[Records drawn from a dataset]
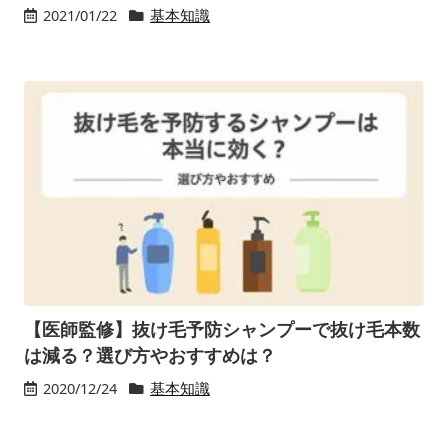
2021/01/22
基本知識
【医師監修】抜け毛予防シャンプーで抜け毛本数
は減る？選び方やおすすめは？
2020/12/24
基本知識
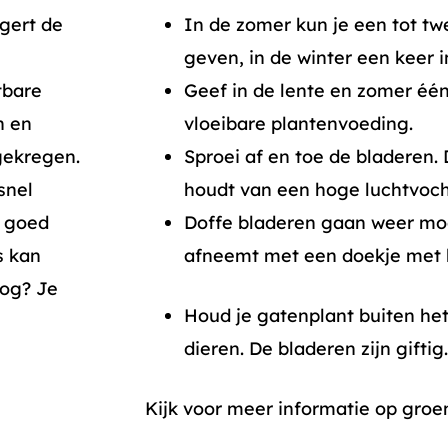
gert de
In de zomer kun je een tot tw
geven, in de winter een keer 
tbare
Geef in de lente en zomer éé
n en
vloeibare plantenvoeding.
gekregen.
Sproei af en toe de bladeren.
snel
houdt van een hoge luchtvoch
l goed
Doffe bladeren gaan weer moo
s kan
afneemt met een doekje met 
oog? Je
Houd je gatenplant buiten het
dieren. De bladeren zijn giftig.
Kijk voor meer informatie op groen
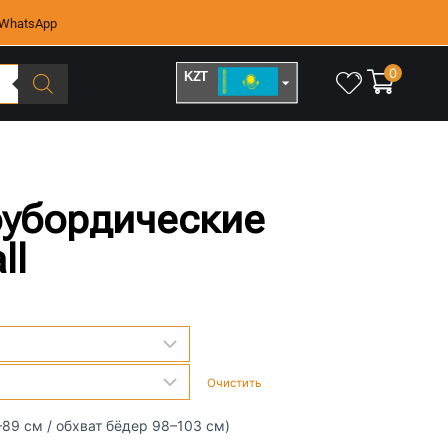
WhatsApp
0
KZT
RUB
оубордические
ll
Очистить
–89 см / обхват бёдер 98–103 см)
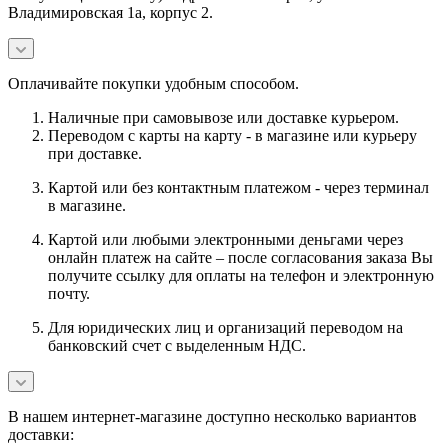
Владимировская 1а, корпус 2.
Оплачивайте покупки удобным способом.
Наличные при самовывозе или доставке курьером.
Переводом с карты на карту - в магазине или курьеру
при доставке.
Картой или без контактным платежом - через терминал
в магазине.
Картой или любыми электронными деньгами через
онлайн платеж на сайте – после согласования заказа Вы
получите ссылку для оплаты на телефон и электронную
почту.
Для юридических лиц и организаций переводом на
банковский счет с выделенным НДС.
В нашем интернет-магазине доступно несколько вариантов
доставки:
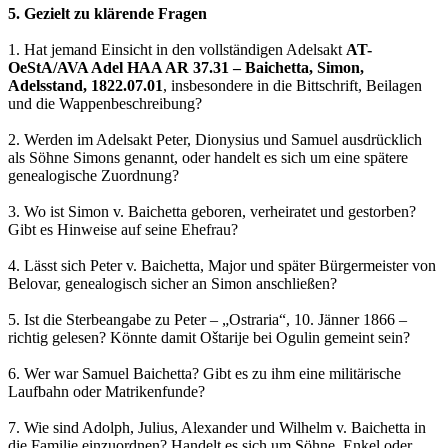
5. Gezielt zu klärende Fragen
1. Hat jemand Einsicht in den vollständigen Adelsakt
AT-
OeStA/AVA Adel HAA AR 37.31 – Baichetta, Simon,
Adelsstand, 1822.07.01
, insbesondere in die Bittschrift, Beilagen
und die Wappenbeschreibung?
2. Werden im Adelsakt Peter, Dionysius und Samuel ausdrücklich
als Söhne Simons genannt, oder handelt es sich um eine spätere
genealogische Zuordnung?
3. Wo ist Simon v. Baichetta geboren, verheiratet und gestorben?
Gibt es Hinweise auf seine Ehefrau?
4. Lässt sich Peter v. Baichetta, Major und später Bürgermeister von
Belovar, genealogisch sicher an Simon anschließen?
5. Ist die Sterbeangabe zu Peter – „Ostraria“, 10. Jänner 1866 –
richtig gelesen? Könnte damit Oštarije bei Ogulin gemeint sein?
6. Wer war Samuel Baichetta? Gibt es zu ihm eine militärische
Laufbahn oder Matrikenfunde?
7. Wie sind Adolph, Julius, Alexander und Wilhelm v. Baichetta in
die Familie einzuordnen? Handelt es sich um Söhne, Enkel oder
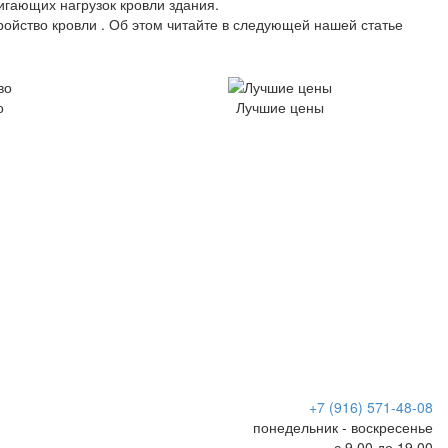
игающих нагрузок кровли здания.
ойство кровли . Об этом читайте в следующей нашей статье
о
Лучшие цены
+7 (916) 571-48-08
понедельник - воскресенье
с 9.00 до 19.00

DIRECTIONS — For this exercise, copy each line of the data above exactly, from the first through the line containing "Наличные при самовывозе", and drop the pictures.

YOUR SOLUTION —
2021/01/22
基本知識
【医師監修】抜け毛予防シャンプーで抜け毛本数
は減る？選び方やおすすめは？
2020/12/24
基本知識
gert de
In de zomer kun je een tot tw
geven, in de winter een keer 
tbare
Geef in de lente en zomer éé
n en
vloeibare plantenvoeding.
gekregen.
Sproei af en toe de bladeren.
snel
houdt van een hoge luchtvoch
l goed
Doffe bladeren gaan weer moo
s kan
afneemt met een doekje met 
oog? Je
Houd je gatenplant buiten het
dieren. De bladeren zijn giftig.
Kijk voor meer informatie op groen
WhatsApp
0
KZT
RUB
оубордические
ll
Очистить
–89 см / обхват бёдер 98–103 см)
Владимировская 1а, корпус 2.
Оплачивайте покупки удобным способом.
Наличные при самовывозе или доставке курьером.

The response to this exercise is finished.